- **ACTIVITY**:
Please retype the records below exactly, leaving out any pictures.

--- DATASET RECORDS Enclosed Below ---

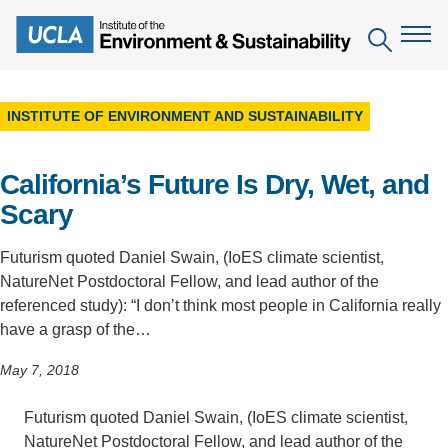
Skip
to
Search
main
content
INSTITUTE OF ENVIRONMENT AND SUSTAINABILITY
The Institute
California’s Future Is Dry, Wet, and
Mission
Education
Scary
People
Environmental Education in the Anthropocene
Research
Futurism quoted Daniel Swain, (IoES climate scientist,
IoES Newsroom
B.S. in Environmental Science
Topics
Engagement
NatureNet Postdoctoral Fellow, and lead author of the
IoES Magazine
referenced study): “I don’t think most people in California really
Minor in Environmental Systems and Society
Centers
Events
have a grasp of the…
Accomplishments
D.Env. in Environmental Science and Engineering
Field Sites
Pritzker Emerging Environmental Genius Award
May 7, 2018
Contact Information
Ph.D. in Environment and Sustainability
Projects
Partnerships
Futurism quoted Daniel Swain, (IoES climate scientist,
Leaders in Sustainability Graduate Certificate
Publications
Videos
NatureNet Postdoctoral Fellow, and lead author of the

--- End of Enclosed DATASET RECORDS ---

- **EXERCISE OUTPUT**:
Skip
to
Search
main
content
INSTITUTE OF ENVIRONMENT AND SUSTAINABILITY
The Institute
California’s Future Is Dry, Wet, and
Mission
Education
Scary
People
Environmental Education in the Anthropocene
Research
Futurism quoted Daniel Swain, (IoES climate scientist,
IoES Newsroom
B.S. in Environmental Science
Topics
Engagement
NatureNet Postdoctoral Fellow, and lead author of the
IoES Magazine
referenced study): “I don’t think most people in California really
Minor in Environmental Systems and Society
Centers
Events
have a grasp of the…
Accomplishments
D.Env. in Environmental Science and Engineering
Field Sites
Pritzker Emerging Environmental Genius Award
May 7, 2018
Contact Information
Ph.D. in Environment and Sustainability
Projects
Partnerships
Futurism quoted Daniel Swain, (IoES climate scientist,
Leaders in Sustainability Graduate Certificate
Publications
Videos
NatureNet Postdoctoral Fellow, and lead author of the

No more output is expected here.